▶ [How to complete this task]: Print all the records below exactly as they stand, but leave out the pictures.

=-=-=

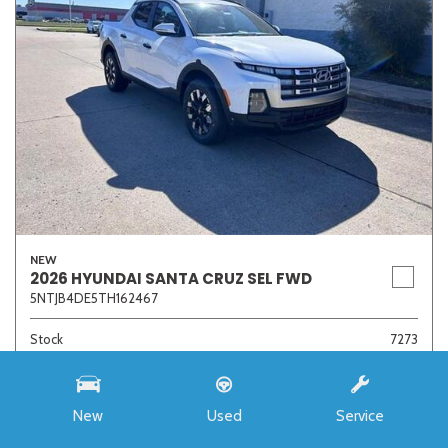
NEW
2026 HYUNDAI SANTA CRUZ SEL FWD
5NTJB4DE5TH162467
Stock
7273
Interior Color
Medium Gray
Transmission
8-Speed Automatic with SHIFTRONIC
New
Used
Service
MSRP
$33,985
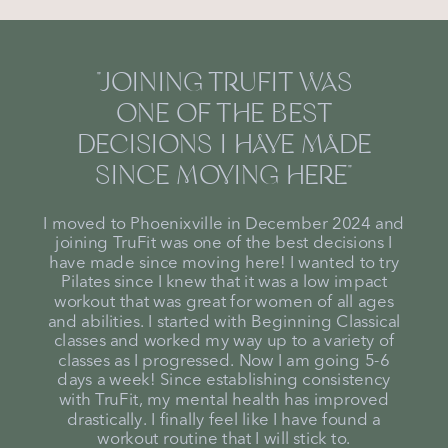
"JOINING TRUFIT WAS
ONE OF THE BEST
DECISIONS I HAVE MADE
SINCE MOVING HERE"
I moved to Phoenixville in December 2024 and
joining TruFit was one of the best decisions I
have made since moving here! I wanted to try
Pilates since I knew that it was a low impact
workout that was great for women of all ages
and abilities. I started with Beginning Classical
classes and worked my way up to a variety of
classes as I progressed. Now I am going 5-6
days a week! Since establishing consistency
with TruFit, my mental health has improved
drastically. I finally feel like I have found a
workout routine that I will stick to.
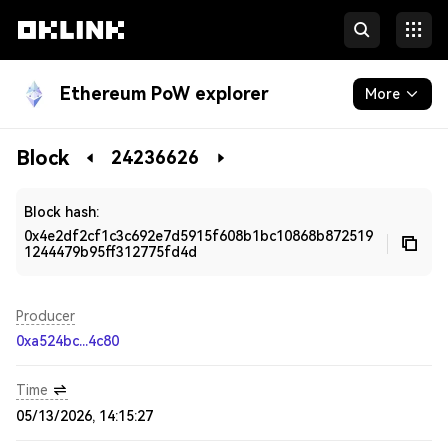
Ethereum PoW explorer
More
Blockchain
Block
24236626
Developers
Block hash:
0x4e2df2cf1c3c692e7d5915f608b1bc10868b872519
1244479b95ff312775fd4d
Producer
0xa524bc...4c80
Time
05/13/2026, 14:15:27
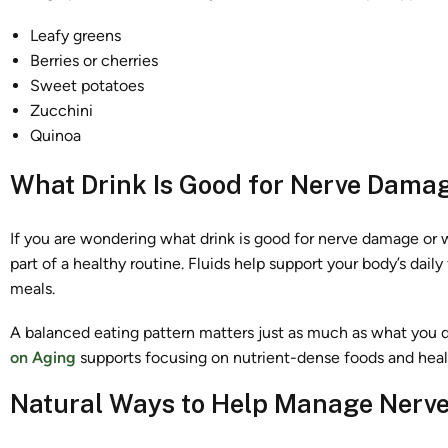
Leafy greens
Berries or cherries
Sweet potatoes
Zucchini
Quinoa
What Drink Is Good for Nerve Dama
If you are wondering what drink is good for nerve damage or w
part of a healthy routine. Fluids help support your body’s dail
meals.
A balanced eating pattern matters just as much as what you d
on Aging
supports focusing on nutrient-dense foods and healt
Natural Ways to Help Manage Nerve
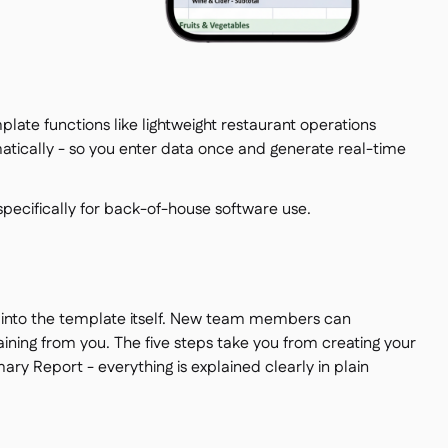
emplate functions like lightweight restaurant operations
tically - so you enter data once and generate real-time
 specifically for back-of-house software use.
t into the template itself. New team members can
ning from you. The five steps take you from creating your
y Report - everything is explained clearly in plain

=-=-=

▶ [Answer box]:
NEW
2026 HYUNDAI SANTA CRUZ SEL FWD
5NTJB4DE5TH162467
Stock
7273
Interior Color
Medium Gray
Transmission
8-Speed Automatic with SHIFTRONIC
New
Used
Service
MSRP
$33,985
"JOINING TRUFIT WAS
ONE OF THE BEST
DECISIONS I HAVE MADE
SINCE MOVING HERE"
I moved to Phoenixville in December 2024 and
joining TruFit was one of the best decisions I
have made since moving here! I wanted to try
Pilates since I knew that it was a low impact
workout that was great for women of all ages
and abilities. I started with Beginning Classical
classes and worked my way up to a variety of
classes as I progressed. Now I am going 5-6
days a week! Since establishing consistency
with TruFit, my mental health has improved
drastically. I finally feel like I have found a
workout routine that I will stick to.
Ethereum PoW explorer
More
Blockchain
Block
24236626
Developers
Block hash:
0x4e2df2cf1c3c692e7d5915f608b1bc10868b872519
1244479b95ff312775fd4d
Producer
0xa524bc...4c80
Time
05/13/2026, 14:15:27
Leafy greens
Berries or cherries
Sweet potatoes
Zucchini
Quinoa
What Drink Is Good for Nerve Dama
If you are wondering what drink is good for nerve damage or w
part of a healthy routine. Fluids help support your body’s dail
meals.
A balanced eating pattern matters just as much as what you d
on Aging
supports focusing on nutrient-dense foods and healt
Natural Ways to Help Manage Nerve
emplate functions like lightweight restaurant operations
tically - so you enter data once and generate real-time
 specifically for back-of-house software use.
t into the template itself. New team members can
ning from you. The five steps take you from creating your
y Report - everything is explained clearly in plain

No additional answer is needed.